The Knicks were bad. Remarkably, consistently bad. Frustratingly, relentlessly, bafflingly bad. Bargnani's-shot-against-Milwaukee bad. Holiday-ruining, catatonia-inducing, nearly-impossible to defend bad. Protest-in-front-of-the-Garden bad. Hire-the-Zen-Master-to-make-it-all-better bad. And, as it turned out, just-as-bad-as-the-computer-said bad.

The Knicks beat the Atlantic Division champion Toronto Raptors, 95-92, on Wednesday night in their final game of the 2013-14 regular season. It was the last game the Knicks will play this season, because they were eliminated from playoff contention last Saturday. The Knicks ended the season on a positive note, having won 16 of their final 21 games, including a pair of wins over the No. 3-seeded Raptors to go with victories over the No. 4 Chicago Bulls and No. 5 Brooklyn Nets in the final week.

They also ended the season with a record of 37-45. Exactly, 100 percent, bang-on the number spit out by SCHOENE and spat upon by the Knicks lo those many moons ago.

'Melo wasn't wrong when he said that sometimes there are glitches in the computer. After all, SCHOENE projected the Detroit Pistons to finish fifth in the East while the Washington Wizards and Charlotte Bobcats missed the playoffs; it expected the Minnesota Timberwolves and Denver Nuggets to make the postseason while the Golden State Warriors and Portland Trail Blazers watched from home; and it anticipated the Phoenix Suns finishing dead last in the Western Conference. (Not that it was alone there.) When it comes to the Knicks, though, one thing's crystal clear as we close the book on the 2013-14 season: the glitches weren't in the computer.
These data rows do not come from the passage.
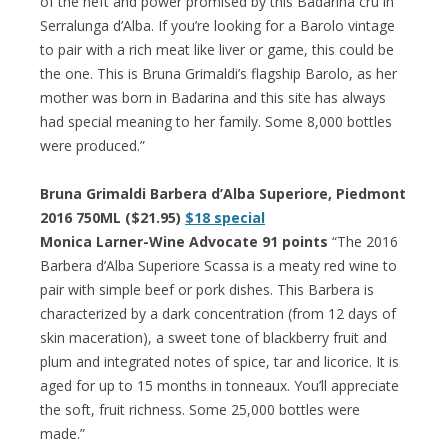
of the heft and power promised by this Badarina cru in
Serralunga d’Alba. If you’re looking for a Barolo vintage
to pair with a rich meat like liver or game, this could be
the one. This is Bruna Grimaldi’s flagship Barolo, as her
mother was born in Badarina and this site has always
had special meaning to her family. Some 8,000 bottles
were produced.”
Bruna Grimaldi Barbera d’Alba Superiore, Piedmont
2016 750ML ($21.95)
$18 special
Monica Larner-Wine Advocate 91 points
“The 2016
Barbera d’Alba Superiore Scassa is a meaty red wine to
pair with simple beef or pork dishes. This Barbera is
characterized by a dark concentration (from 12 days of
skin maceration), a sweet tone of blackberry fruit and
plum and integrated notes of spice, tar and licorice. It is
aged for up to 15 months in tonneaux. You’ll appreciate
the soft, fruit richness. Some 25,000 bottles were
made.”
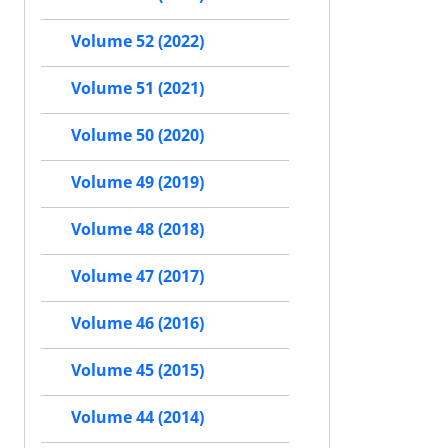
Volume 52 (2022)
Volume 51 (2021)
Volume 50 (2020)
Volume 49 (2019)
Volume 48 (2018)
Volume 47 (2017)
Volume 46 (2016)
Volume 45 (2015)
Volume 44 (2014)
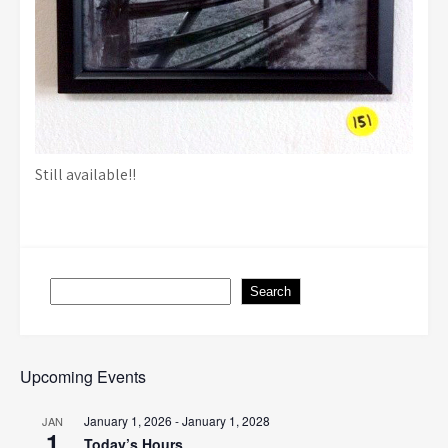
Still available!!
Search
Search
Upcoming Events
January 1, 2026
-
January 1, 2028
JAN
1
Today’s Hours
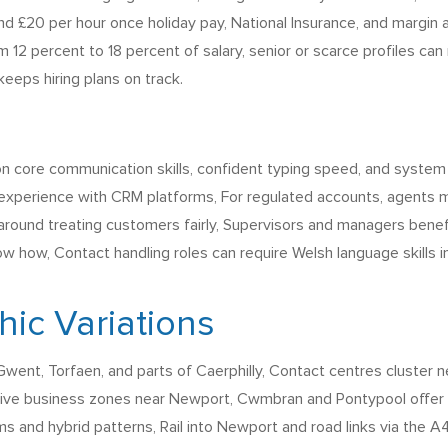
 £20 per hour once holiday pay, National Insurance, and margin a
 12 percent to 18 percent of salary, senior or scarce profiles can
eeps hiring plans on track.
on core communication skills, confident typing speed, and system
 experience with CRM platforms, For regulated accounts, agents m
around treating customers fairly, Supervisors and managers benef
w how, Contact handling roles can require Welsh language skills i
ic Variations
ent, Torfaen, and parts of Caerphilly, Contact centres cluster
ctive business zones near Newport, Cwmbran and Pontypool offer
ms and hybrid patterns, Rail into Newport and road links via the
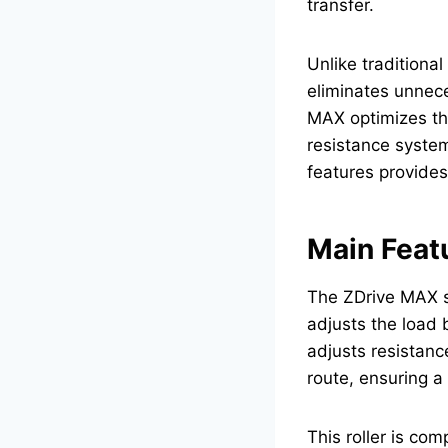
transfer.
Unlike traditional
eliminates unnece
MAX optimizes thi
resistance system
features provides
Main Feat
The ZDrive MAX s
adjusts the load 
adjusts resistanc
route, ensuring a
This roller is com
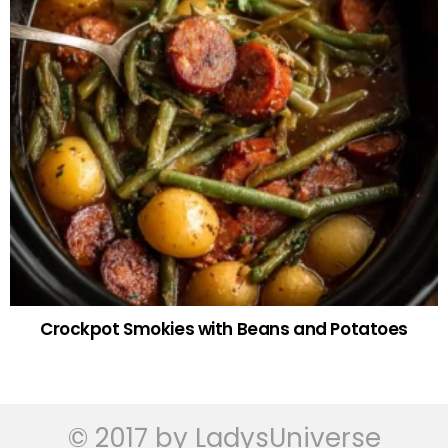
Crockpot Smokies with Beans and Potatoes
© 2017 by LadysUniverse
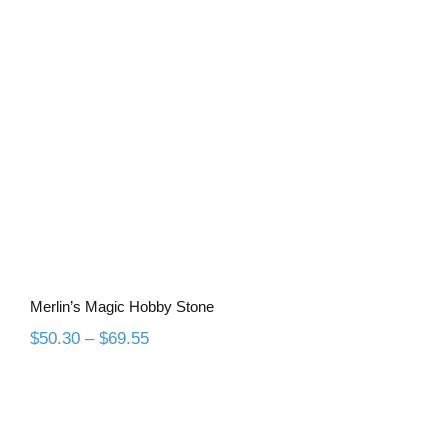
Merlin’s Magic Hobby Stone
Merlin’s Magic Hobby Stone
Price
$
50.30
–
$
69.55
range:
$50.30
through
$69.55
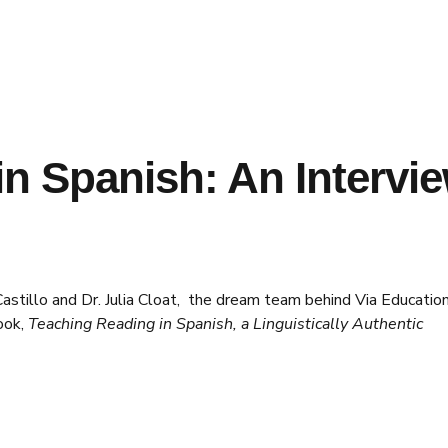
n Spanish: An Intervi
astillo and Dr. Julia Cloat, the dream team behind Via Educatio
ook,
Teaching Reading in Spanish, a Linguistically Authentic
They were everywhere else.

On the plus side, while the Knicks won't be among the 16 teams competing for the chance to hoist the O'Brien trophy in late June, Wednesday's win did make New York one kind of champion:

Congratulations to everyone in the Knicks organization for winning the 2013-14 NBA Championship Belt. We eagerly await your first defense in about 6 1/2 months.

- - - - - - -

Dan Devine

is an editor for Ball Don't Lie on Yahoo Sports. Have a tip? Email him at devine@yahoo-inc.com or follow him on Twitter!

Stay connected with Ball Don't Lie on Twitter @YahooBDL, "Like" BDL on Facebook and follow BDL's Tumblr for year-round NBA talk, jokes and more.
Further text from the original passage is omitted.